At this point in our country’s history, that awareness of environmental issues—and in particular, issues of water quality and quantity—have never been more important. Clean, fresh water is our planet’s lifeblood; without this resource, businesses can’t function, families can’t cook a safe meal, economies can’t grow, and nature can’t flourish. But the tenuous position of our global freshwater supplies is palpable: Of all the water found on earth, 97 percent is salty and 2.5 percent is locked in ice. We are literally fueling the world’s economies, people and communities on the remaining half-percent.
Globally, the conversation about water poses seemingly simple questions: who has it, who needs it and where to get it. But the answers are far more complex. The World Bank reports more than one billion people lack access to clean water, and 80 countries are experiencing critical water shortages that threaten public health and economies. In my home state of Texas, the consequences of insufficient freshwater resources are no less critical. Experts expect Texas’ population to nearly double by 2060, to 50 million people, which will increase demand for freshwater by more than 20 percent. But existing water supplies are actually expected to decrease by 10 percent.
The warning signs of the looming water crisis are evident, and as much of the U.S combats drought, it’s clear that we can’t simply cross our fingers and hope for the best. But as we work to solve this puzzle, we must understand one basic idea: we cannot afford to pit one water need against another. We cannot fall under what I call “The Tyranny of Or” where we create and perpetuate false choices—protecting agricultural interests or serving our cities, utilizing our lakes and streams for recreation or protecting our watersheds.
Next: what’s wrong with “The Tyranny of Or”?
Creating either/or scenarios leads us to discuss water as a zero-sum, winner-take-all game, when in fact, it is just the opposite. Think about it:
- Roughly 70 percent of the water used globally is used for agriculture and irrigation. Of that, 30 percent is completely wasted, meaning it doesn’t go toward the ultimate goal of growing food. Imagine if we conserved just 15 percent of that water—we could, for instance, serve the city of Austin 10 times over.
- Municipalities are the second largest water sector of water use behind agriculture and irrigation, and as our cities grow, the demand from our cities will increase. But cities can lose as much as 15 percent of their water through fixable issues like leaky pipes—it makes sense to prioritize programs that upgrade city infrastructure and support creative conservation solutions.
- The most important aspect of energy production is the availability of fresh water: the oil and natural gas industry use it in every aspect of exploration and production, from enhanced recovery techniques to engine and compressor coolant.
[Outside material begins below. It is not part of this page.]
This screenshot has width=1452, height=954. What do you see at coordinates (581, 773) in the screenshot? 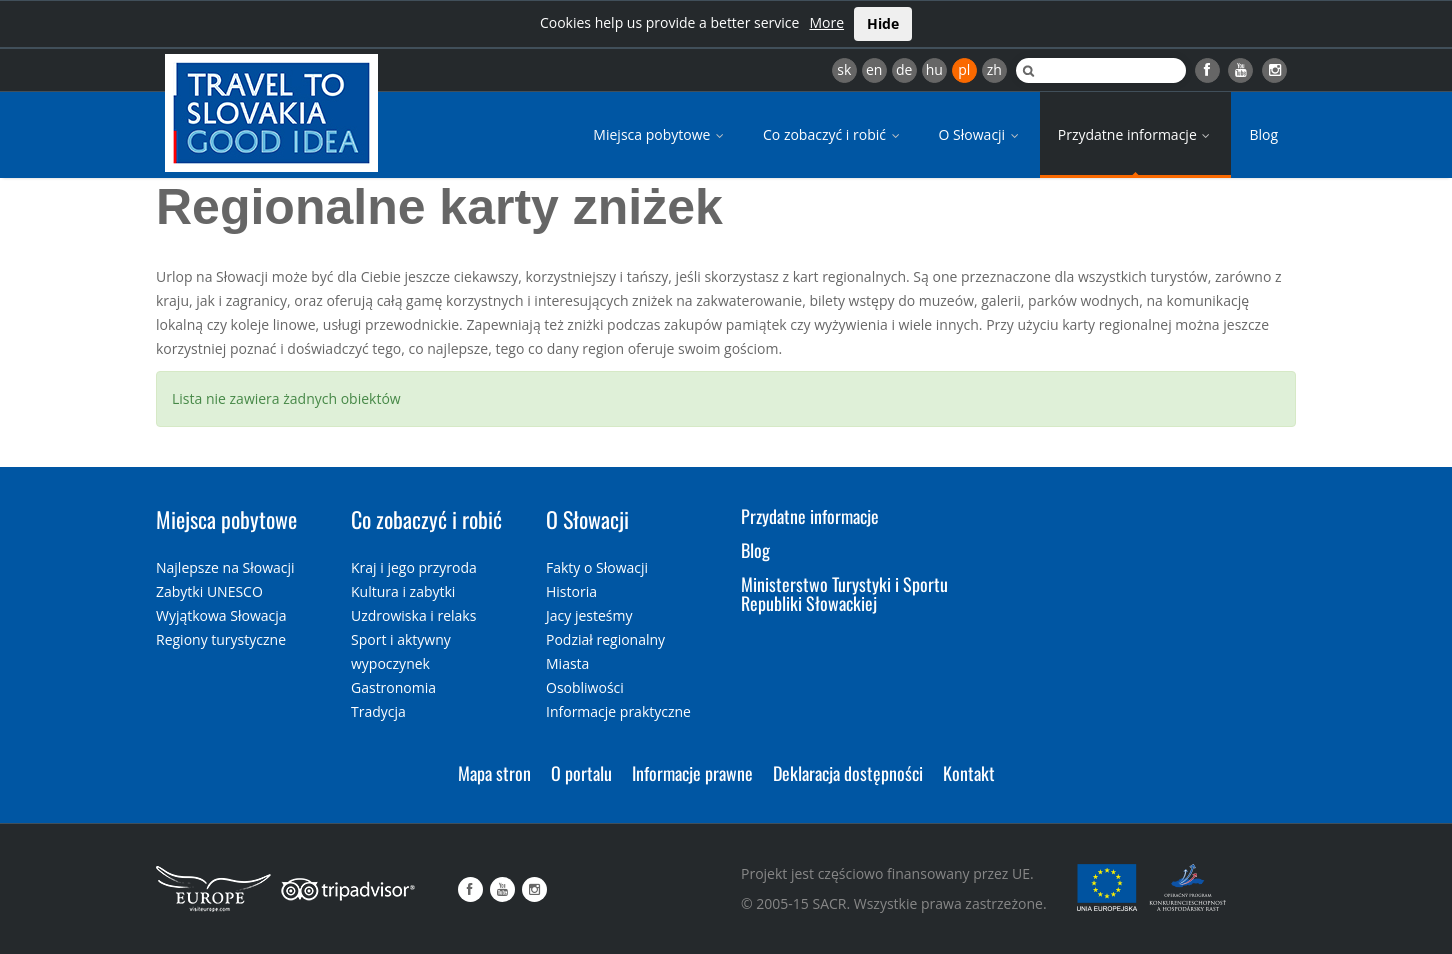 I see `O portalu` at bounding box center [581, 773].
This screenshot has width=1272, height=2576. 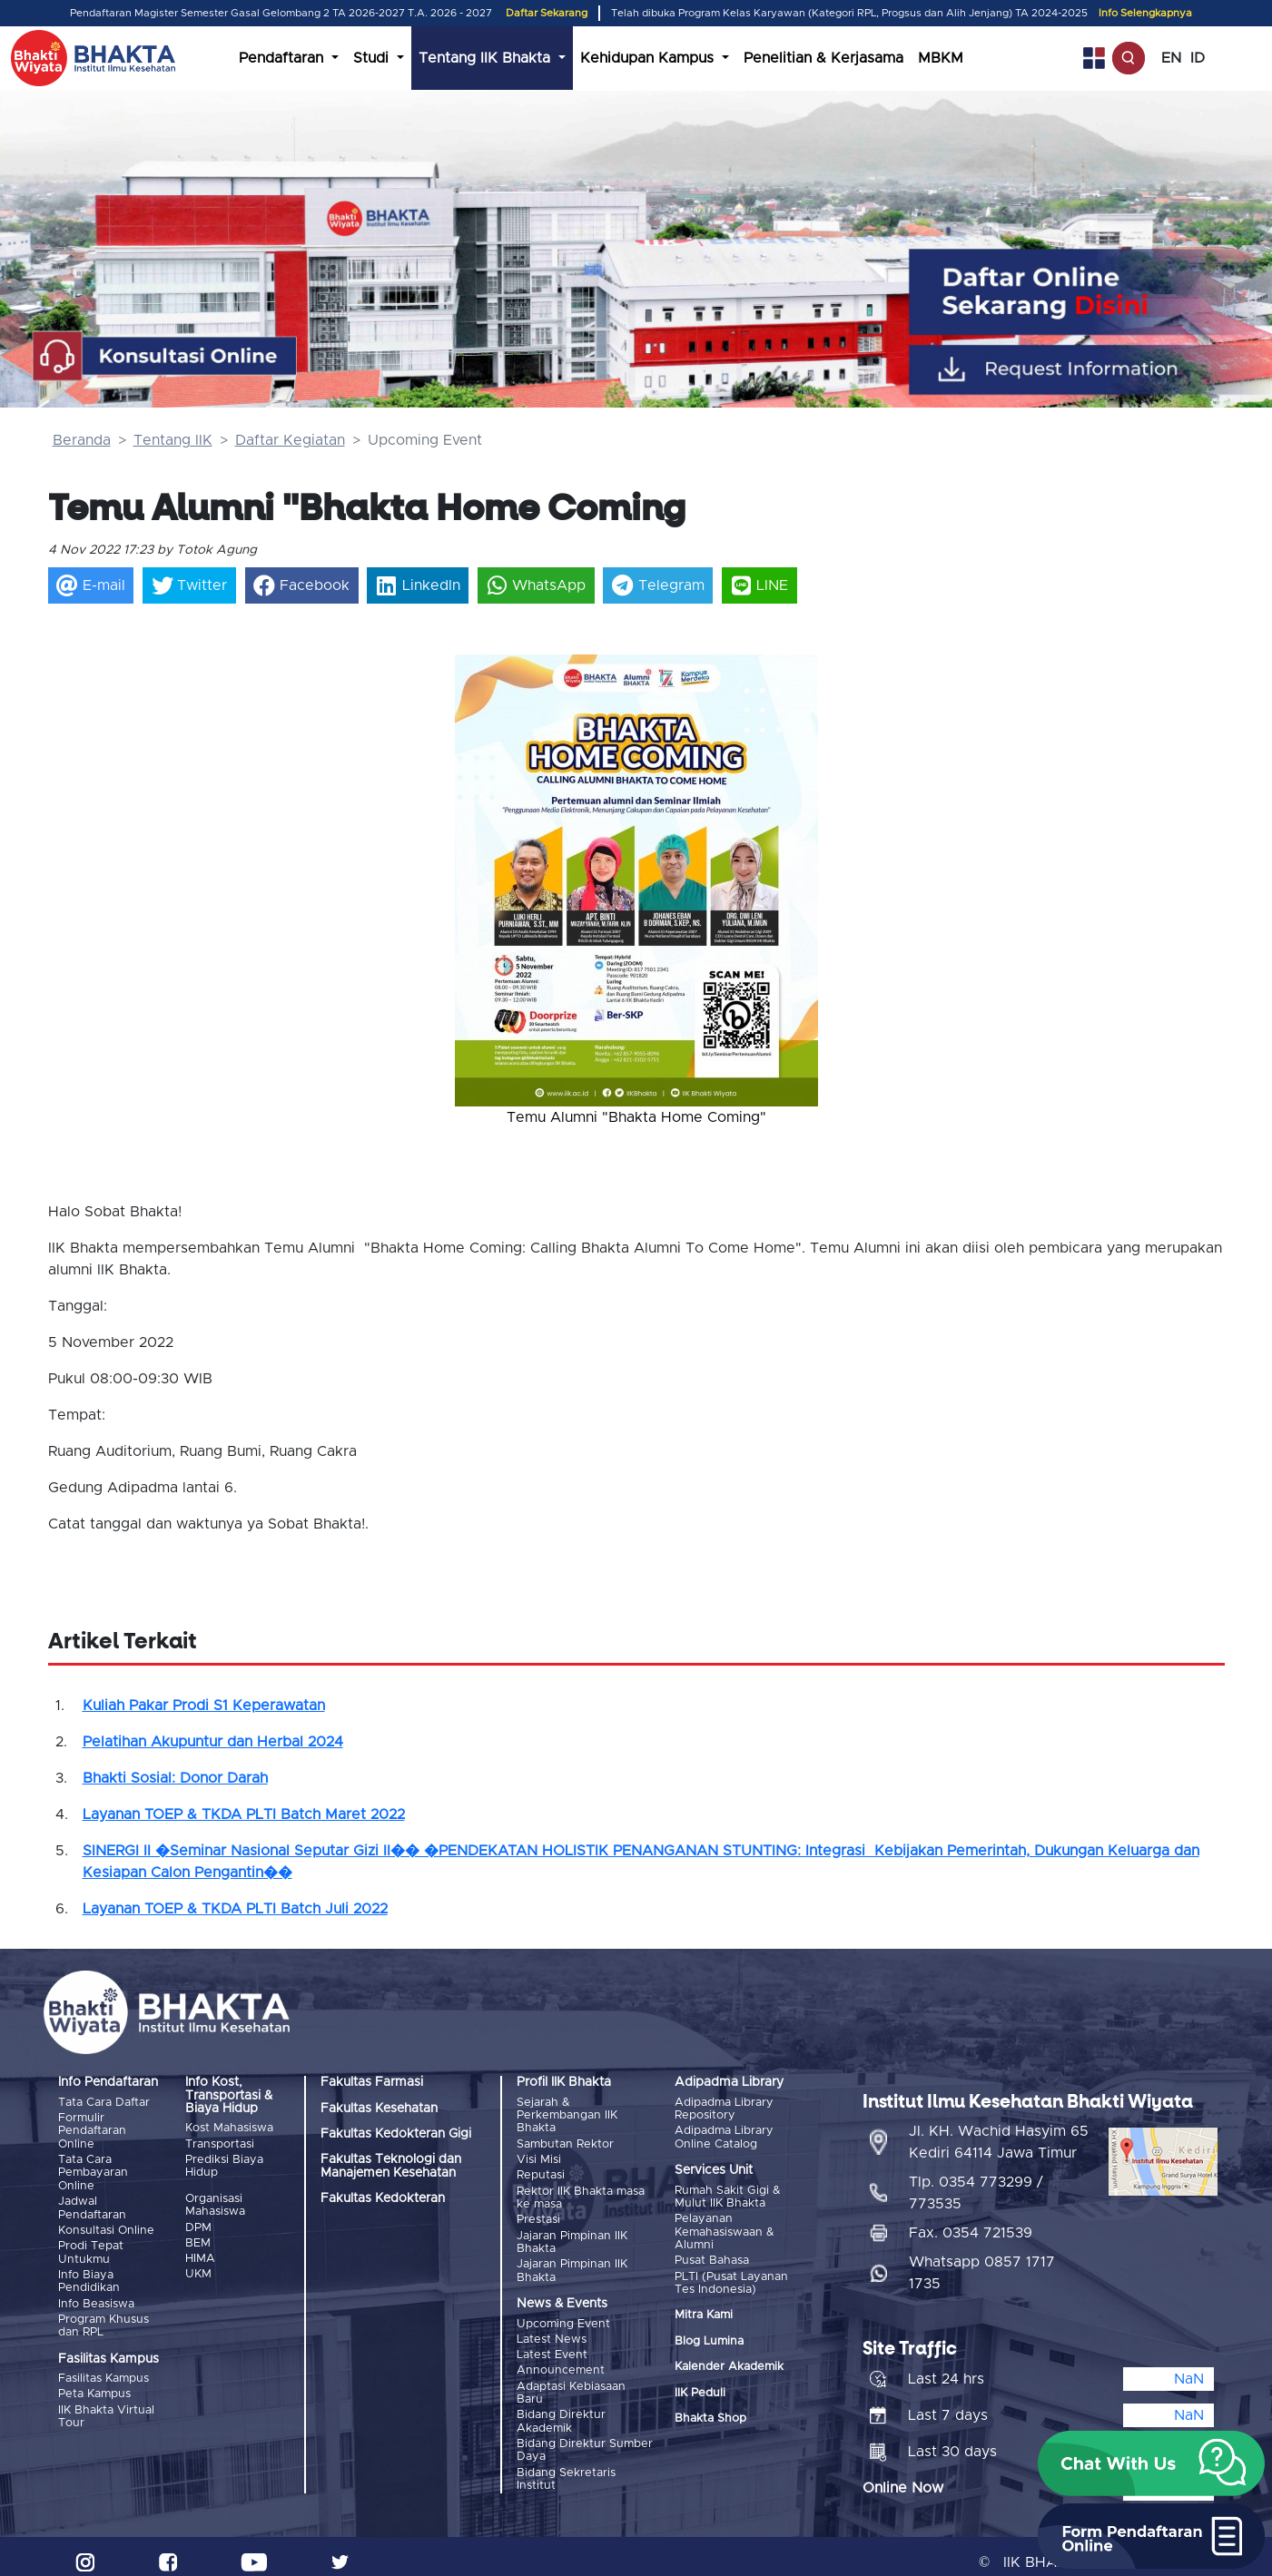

While we may disagree on the types of energy to ultimate rely on, what isn’t in question is the fact that we need reliable sources of energy to support our economies and supply our growing cities.
The necessary conversation should not choose winners and losers; the end result should not be protecting only farmers or only cities or only energy and industry. Instead, let’s talk about how to serve the needs of each of those constituencies adequately and with fairness. To achieve that, we need to invest in large-scale, across-the-board conservation—it isn’t only about using less, but using what we have more efficiently. If we lose sight of that, we risk losing sight of our ultimate goal: ensuring a healthy environment for ourselves and for future generations.
Laura Huffman is the director of The Nature Conservancy of Texas. A native of Austin, Huffman has a long and distinguished record of public service. She earned a master’s of public affairs from the University of Texas at Austin and a bachelor’s in political science with a minor in history from Texas A&M University. She makes her home in Austin, with husband Kent and their four children.